All 121 seats in the Hamburg Parliament 61 seats needed for a majority
- Turnout: 850,668 (71.1%) ▲2.4%
|  | First party | Second party | Third party |
| Leader | Ortwin Runde | Ole von Beust | Ronald Schill |
| Party | SPD | CDU | Schill |
| Last election | 54 seats, 36.2% | 46 seats, 30.7% | Did not exist |
| Seats won | 46 | 33 | 25 |
| Seat change | −8 | −13 | +25 |
| Popular vote | 310,362 | 223,015 | 165,421 |
| Percentage | 36.5% | 26.2% | 19.4% |
| Swing | +0.3% | −4.5% | New party |
|  | Fourth party | Fifth party |
| Party | Greens | FDP |
| Last election | 21 seats, 13.9% | 0 seats, 3.5% |
| Seats won | 11 | 6 |
| Seat change | −5 | +6 |
| Popular vote | 72,771 | 43,214 |
| Percentage | 8.6% | 5.1% |
| Swing | −5.3% | +1.6% |
| Mayor before election Ortwin Runde SPD | Elected Mayor Ole von Beust CDU |

= 2001 Hamburg state election =

State election in Hamburg, Germany

The 2001 Hamburg state election was held on 23 September 2001 to elect the members of the 17th Hamburg Parliament. The incumbent coalition government of the Social Democratic Party (SPD) and Green Alternative List (GAL) led by First Mayor Ortwin Runde was defeated, ending 44 years of uninterrupted SPD rule in the city-state.
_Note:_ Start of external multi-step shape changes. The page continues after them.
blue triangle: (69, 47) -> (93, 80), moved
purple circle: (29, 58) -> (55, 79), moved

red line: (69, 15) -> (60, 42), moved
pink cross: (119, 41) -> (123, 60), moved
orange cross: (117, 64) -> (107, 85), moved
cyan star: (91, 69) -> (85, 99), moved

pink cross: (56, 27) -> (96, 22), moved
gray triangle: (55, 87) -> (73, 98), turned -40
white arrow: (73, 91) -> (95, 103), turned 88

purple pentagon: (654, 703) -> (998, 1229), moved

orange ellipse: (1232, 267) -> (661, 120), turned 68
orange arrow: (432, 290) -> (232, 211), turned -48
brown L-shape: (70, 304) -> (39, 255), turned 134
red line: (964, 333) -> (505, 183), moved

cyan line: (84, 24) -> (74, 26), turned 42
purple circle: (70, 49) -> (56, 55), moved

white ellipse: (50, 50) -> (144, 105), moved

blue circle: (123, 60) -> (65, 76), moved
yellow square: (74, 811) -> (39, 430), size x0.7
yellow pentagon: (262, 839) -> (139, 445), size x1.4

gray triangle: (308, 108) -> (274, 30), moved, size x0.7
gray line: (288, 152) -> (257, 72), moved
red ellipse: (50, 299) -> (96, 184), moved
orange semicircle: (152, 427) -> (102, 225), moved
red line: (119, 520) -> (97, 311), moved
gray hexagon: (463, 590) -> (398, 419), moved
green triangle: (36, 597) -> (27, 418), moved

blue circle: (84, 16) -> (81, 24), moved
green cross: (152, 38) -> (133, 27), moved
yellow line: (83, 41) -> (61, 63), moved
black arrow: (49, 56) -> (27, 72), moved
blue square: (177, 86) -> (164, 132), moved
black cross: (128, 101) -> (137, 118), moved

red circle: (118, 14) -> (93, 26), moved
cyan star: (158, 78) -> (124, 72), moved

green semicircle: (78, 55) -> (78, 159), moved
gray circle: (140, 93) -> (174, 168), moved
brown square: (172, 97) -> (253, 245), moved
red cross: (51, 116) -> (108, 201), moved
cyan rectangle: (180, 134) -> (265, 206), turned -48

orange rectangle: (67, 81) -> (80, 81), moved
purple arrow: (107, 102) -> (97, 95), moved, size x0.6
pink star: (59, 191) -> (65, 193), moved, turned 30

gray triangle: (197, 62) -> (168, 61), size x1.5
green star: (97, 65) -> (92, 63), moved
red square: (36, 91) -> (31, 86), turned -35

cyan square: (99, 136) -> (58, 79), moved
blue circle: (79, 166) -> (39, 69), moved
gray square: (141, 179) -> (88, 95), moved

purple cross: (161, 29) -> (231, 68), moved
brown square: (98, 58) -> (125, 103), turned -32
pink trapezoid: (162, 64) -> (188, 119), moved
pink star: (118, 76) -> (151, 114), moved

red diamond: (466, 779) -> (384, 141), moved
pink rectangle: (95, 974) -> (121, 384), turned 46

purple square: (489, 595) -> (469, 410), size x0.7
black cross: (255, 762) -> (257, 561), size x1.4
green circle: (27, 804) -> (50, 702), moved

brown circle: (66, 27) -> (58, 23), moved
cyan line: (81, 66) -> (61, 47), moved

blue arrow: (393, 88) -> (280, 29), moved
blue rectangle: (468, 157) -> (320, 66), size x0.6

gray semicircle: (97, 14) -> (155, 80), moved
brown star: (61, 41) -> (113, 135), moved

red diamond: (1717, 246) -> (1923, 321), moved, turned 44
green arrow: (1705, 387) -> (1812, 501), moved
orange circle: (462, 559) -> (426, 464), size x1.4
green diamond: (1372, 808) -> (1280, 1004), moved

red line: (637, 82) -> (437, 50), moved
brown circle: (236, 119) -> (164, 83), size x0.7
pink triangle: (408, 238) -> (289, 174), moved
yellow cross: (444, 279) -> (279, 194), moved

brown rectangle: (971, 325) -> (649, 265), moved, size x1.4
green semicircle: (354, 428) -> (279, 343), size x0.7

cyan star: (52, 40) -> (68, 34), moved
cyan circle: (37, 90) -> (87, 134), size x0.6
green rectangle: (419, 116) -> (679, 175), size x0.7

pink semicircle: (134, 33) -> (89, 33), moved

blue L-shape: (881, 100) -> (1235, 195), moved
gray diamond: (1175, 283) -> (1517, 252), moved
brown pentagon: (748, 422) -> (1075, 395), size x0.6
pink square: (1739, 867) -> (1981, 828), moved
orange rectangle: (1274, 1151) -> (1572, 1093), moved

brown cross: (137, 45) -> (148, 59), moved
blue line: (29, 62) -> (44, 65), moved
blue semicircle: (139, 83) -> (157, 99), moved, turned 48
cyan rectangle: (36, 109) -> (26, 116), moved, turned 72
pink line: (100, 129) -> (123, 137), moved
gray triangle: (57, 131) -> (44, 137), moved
The most significant change of the election was the entry of the Party for a Rule of Law Offensive ("Schill party") led by Ronald Schill into Parliament with 19.4% of the vote and 25 seats. This can partly be attributed to the general feeling of insecurity due to the September 11 attacks less than two weeks earlier, especially since three of the terrorists involved, including ringleader Mohamed Atta, had been members of the Hamburg cell.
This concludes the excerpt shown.